Dit plan betreft een initiatief van 26 ha. voor zonnepanelen in de Groene Hoek aan de Rijnlanderweg in Hoofddorp. De ontwikkeling betreft naast de 26 ha zonnecollectoren, vijf omvormers en een verzamelstation van resp. 4,5 m² en 17,8 m², een toegangsweg en hekwerken.

Het gaat om een als bedrijventerrein gereserveerd gebied. Omdat dit gebied niet als zodanig nodig is blijkens afspraken in het Platform Bedrijven en Kantoren (Plabeka) heeft SADC (eigenaar, aandelen deels in handen van de provincie Noord-Holland) gezocht naar andere tijdelijk gebruik.

Het plan is twee keer in de ARO behandeld, in 2015 en in 2016.

 

2 a. Ontwerpuitgangspunten

Ontwerpuitgangspunten (bron: Landschapsplan Solarpark Groene Hoek, november 2015)

2 b. Schetsontwerp fase 1

Schetsontwerp fase 1 (bron: Landschapsplan Solarpark Groene Hoek, november 2015)

 

2 c. Visualisatie

Visualisatie zicht vanaf N201 op de zonnecollectoren  (bron: Landschapsplan Solarpark Groene Hoek, november 2015)

 

ARO-advies (29 september 2015)

De ARO staat op zich positief tegen de ontwikkeling van een zonneakker op deze locatie, maar vindt een goede ruimtelijke uitwerking van het voorliggende plan hierbij essentieel.
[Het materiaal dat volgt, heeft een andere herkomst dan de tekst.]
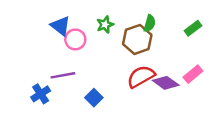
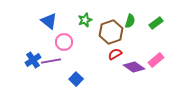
green semicircle: (150, 23) -> (130, 21), moved
pink circle: (75, 39) -> (64, 42), moved
red semicircle: (141, 77) -> (115, 54), moved, size x0.6
blue cross: (41, 94) -> (33, 60), moved

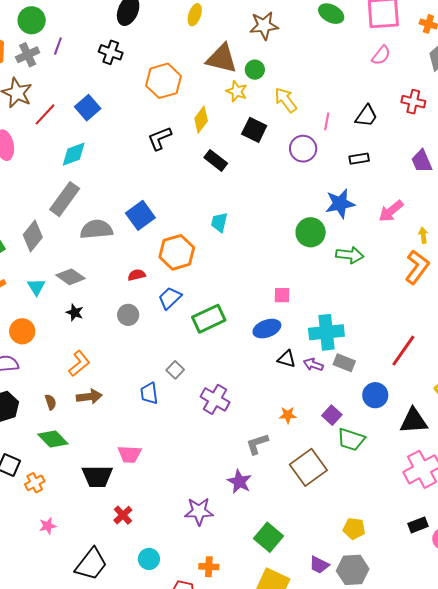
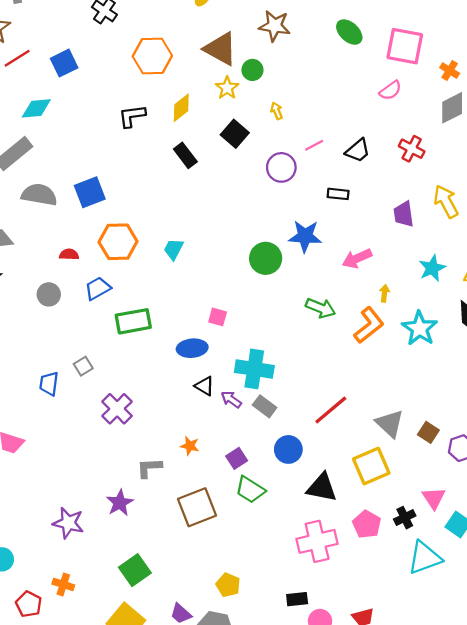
yellow arrow: (286, 100) -> (277, 111), size x0.6
pink line: (327, 121) -> (314, 145), turned 36
cyan trapezoid: (219, 222) -> (174, 249), moved
green arrow: (350, 255) -> (321, 308), moved

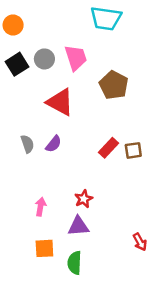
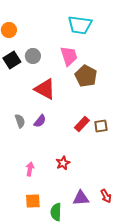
pink trapezoid: (76, 58) -> (69, 56), moved
purple triangle: (78, 226) -> (81, 198), moved

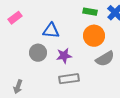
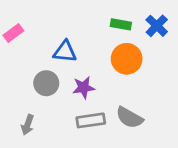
gray semicircle: (105, 59) -> (129, 118), moved, turned 60
gray arrow: (18, 87) -> (28, 125), moved

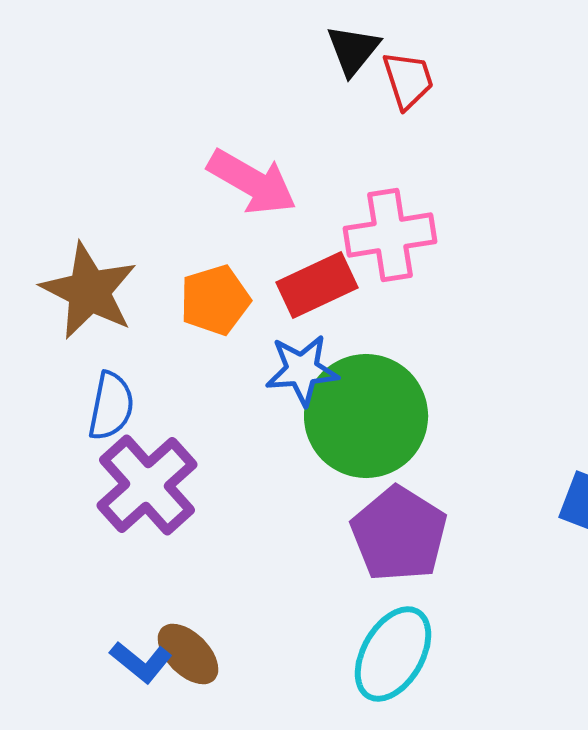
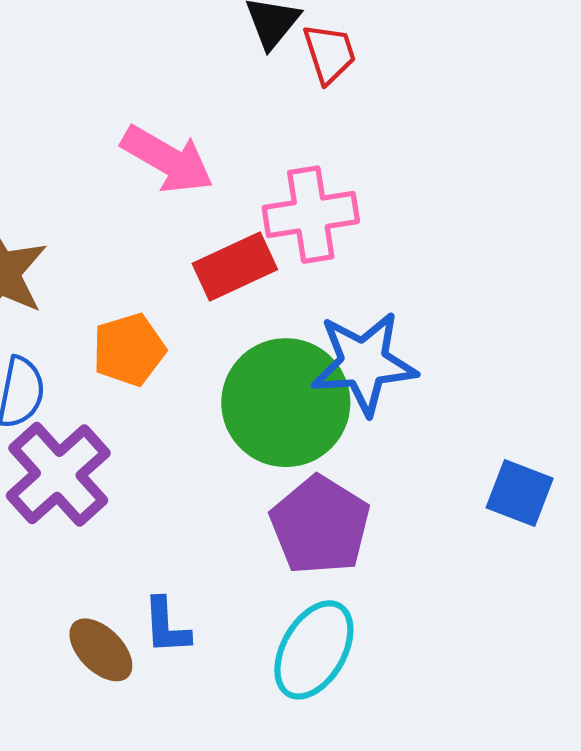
orange pentagon: (215, 300) -> (129, 350), moved
blue star: (302, 370) -> (364, 363), moved, size x1.4
blue L-shape: (141, 662) -> (166, 626), moved, turned 48

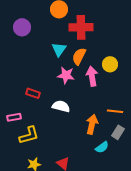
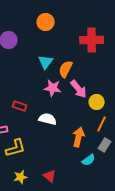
red cross: (81, 27) -> (92, 40), moved
yellow circle: (110, 64) -> (97, 102), moved
pink arrow: (92, 76) -> (79, 89), turned 150
orange line: (115, 111) -> (102, 124), turned -70

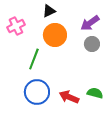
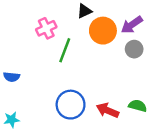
orange circle: (55, 35) -> (103, 31), moved
green line: (34, 59) -> (65, 50), moved

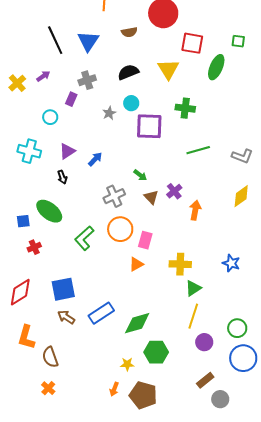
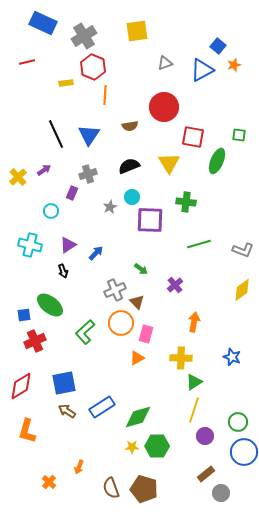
brown triangle: (151, 197) -> (137, 302), moved
orange arrow: (195, 210) -> (194, 322), moved
red cross: (34, 247) -> (35, 341), size x1.5
brown semicircle: (50, 357) -> (111, 488), moved
yellow star: (127, 364) -> (132, 447), moved
orange arrow: (114, 389) -> (79, 467), moved

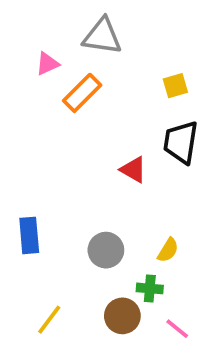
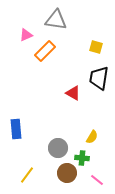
yellow square: (175, 86) -> (96, 47), turned 32
gray circle: (106, 250) -> (58, 148), moved

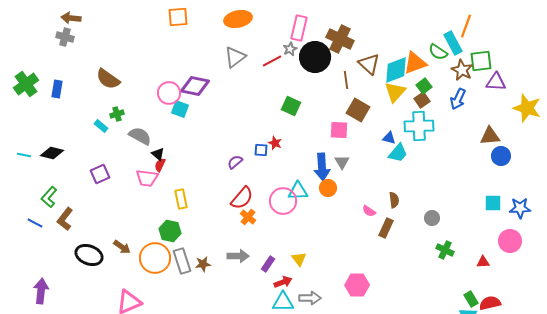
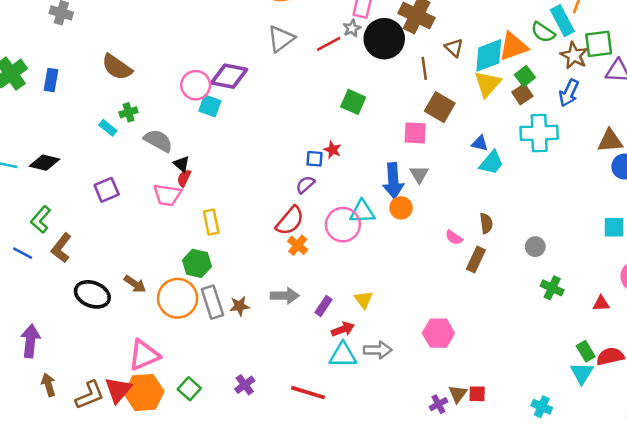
brown triangle: (369, 64) -> (454, 48), size x0.7
cyan cross: (419, 126) -> (539, 133), moved
purple semicircle: (235, 162) -> (305, 185), moved

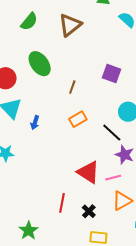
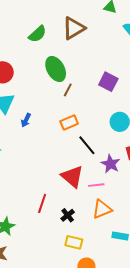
green semicircle: (29, 22) -> (37, 34), moved
green ellipse: (40, 64) -> (56, 69), moved
black line: (112, 133) -> (87, 145), moved

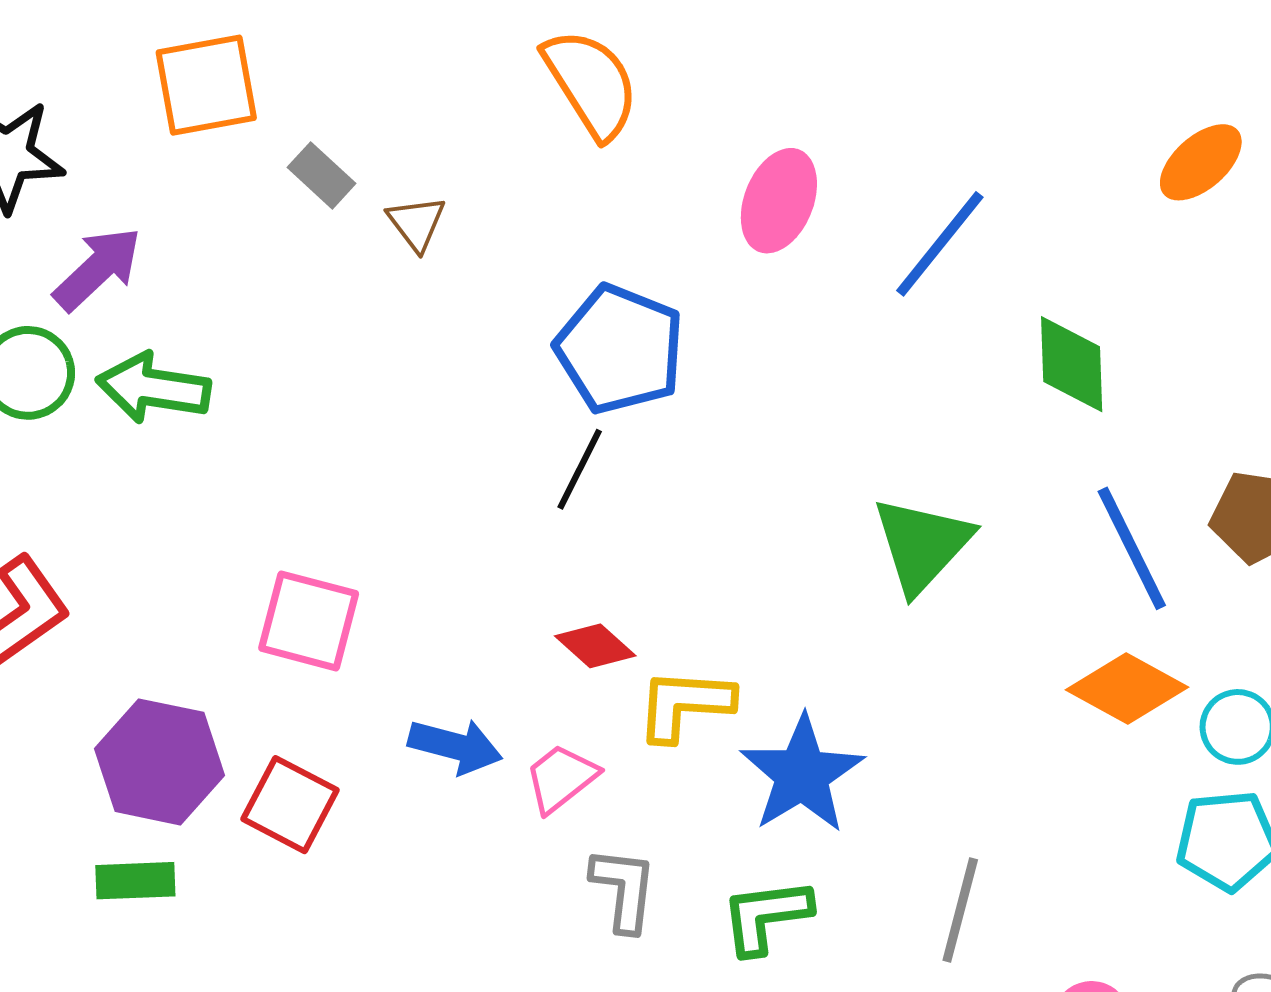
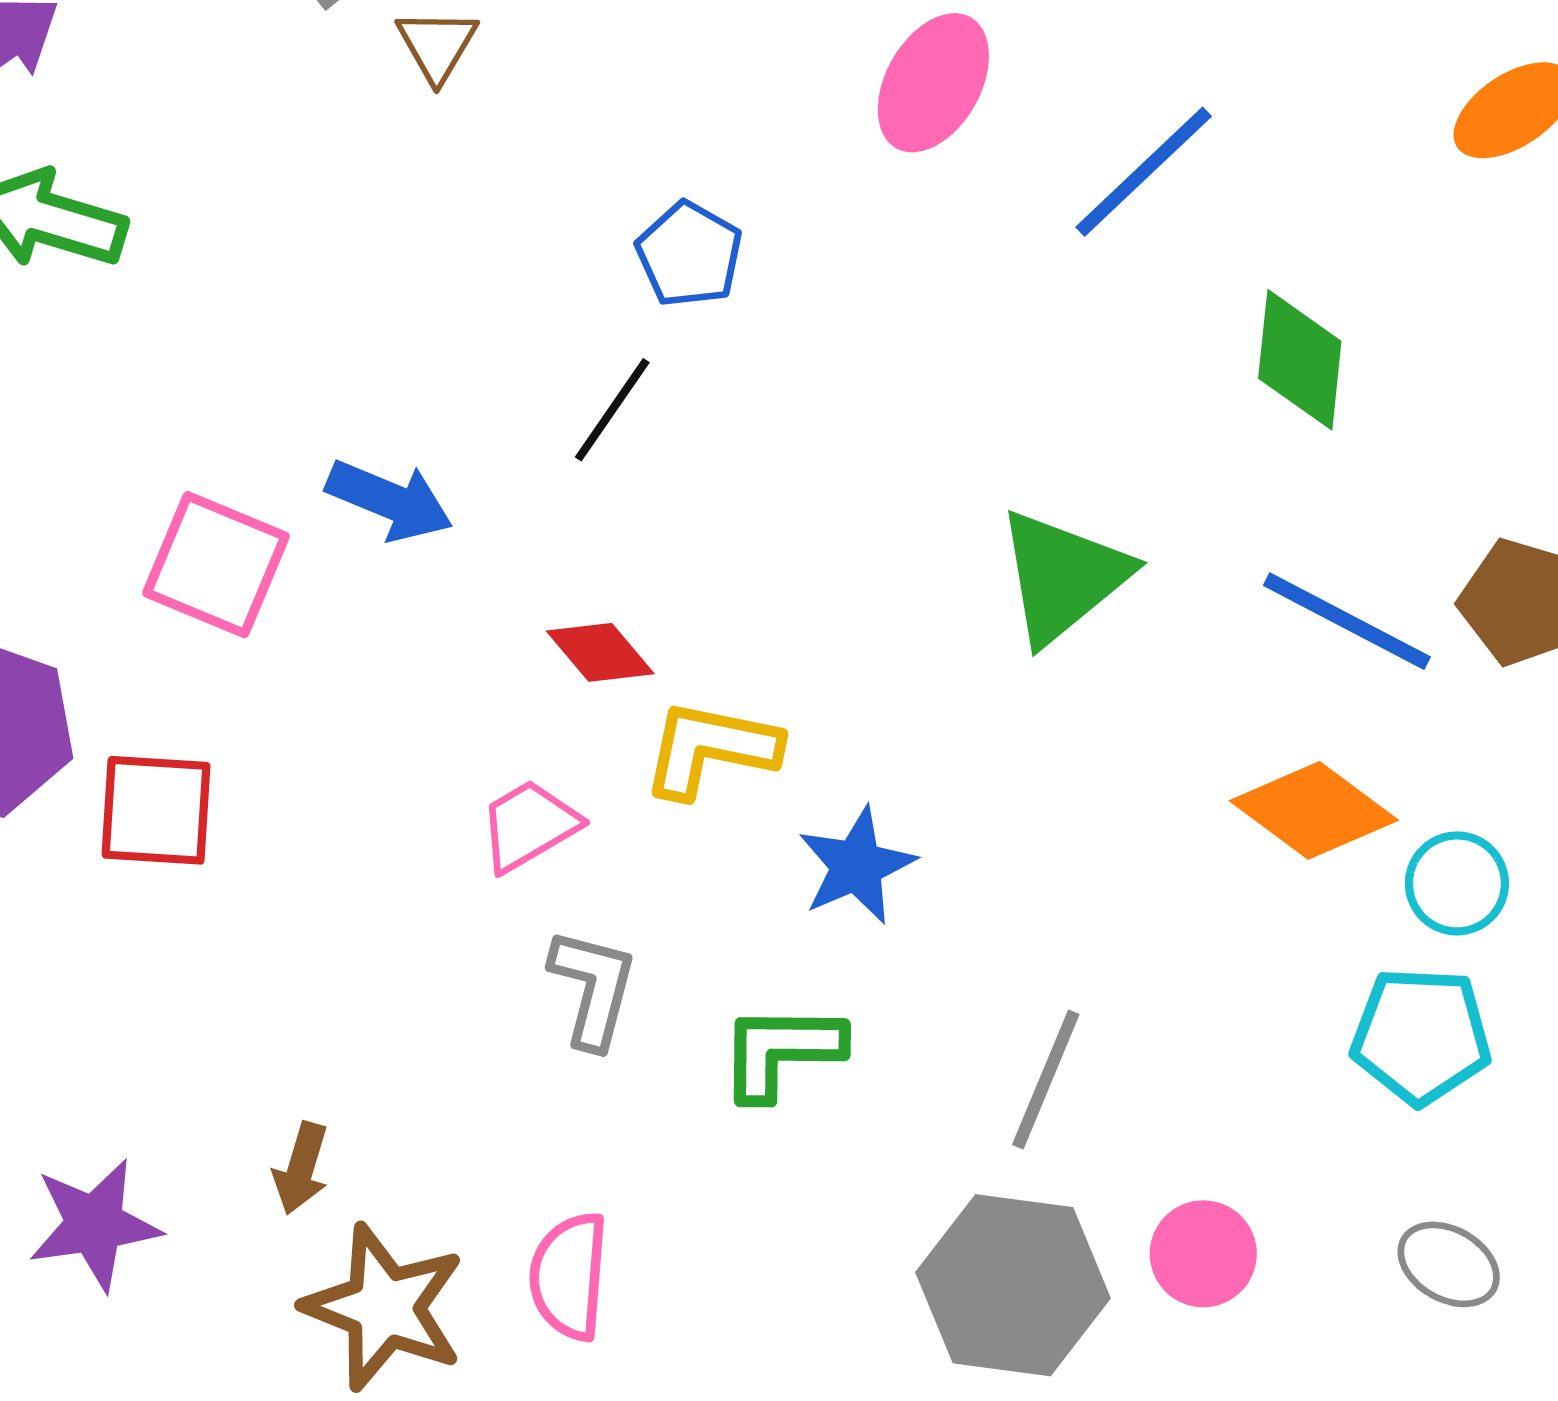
blue pentagon: (620, 349) -> (689, 254), size x0.6
blue line: (1132, 548) -> (1347, 621), turned -44
blue arrow: (455, 746) -> (390, 500), moved
blue star: (802, 774) -> (857, 866), size x0.7
red square: (290, 805) -> (156, 810), turned -32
Op dit moment ontbreekt een ruimtelijke visie en ruimtelijke uitwerking. Het plan moet als een ruimtelijke ontwerpopgave worden beschouwd, waarbij meer aandacht wordt besteed aan onder andere de begrenzing van het terrein in relatie tot het verkavelingspatroon, de wijze waarop het terrein wordt omsloten en de visuele beleving van het terrein en de inrichting van de resterende groene ruimte tussen de zonnepanelen. De inzet van een landschapsarchitect is hierbij onontbeerlijk.

De ARO ziet het plan graag nog een keer terug als het verder is uitgewerkt.

 

ARO-advies (tweede behandeling, 26 januari 2016)

Het plan en de onderbouwing ervan zijn ten opzichte van de vorige behandeling aanzienlijk verbeterd. Het plan is eenvoudig en strak en sluit hiermee goed aan bij de lokale verkavelingsstructuur. Ook de manier waarop het terrein aan de voorkant, ter hoogte van de N201 wordt behandeld, kan op instemming van de commissie rekenen. De ARO adviseert daarom positief over dit plan.

Er blijven nog wel vraagtekens bij de manier waarop je een zonneakker zou moeten classificeren: de term energielandschap heeft daarbij de voorkeur boven een met een agrarische functie vergelijkbaar productielandschap. Kijkend naar zonne-energie in meer in algemene zin vraagt de ARO aandacht voor een goede combinatie van functies en het creëren van meerwaarde voor de omgeving.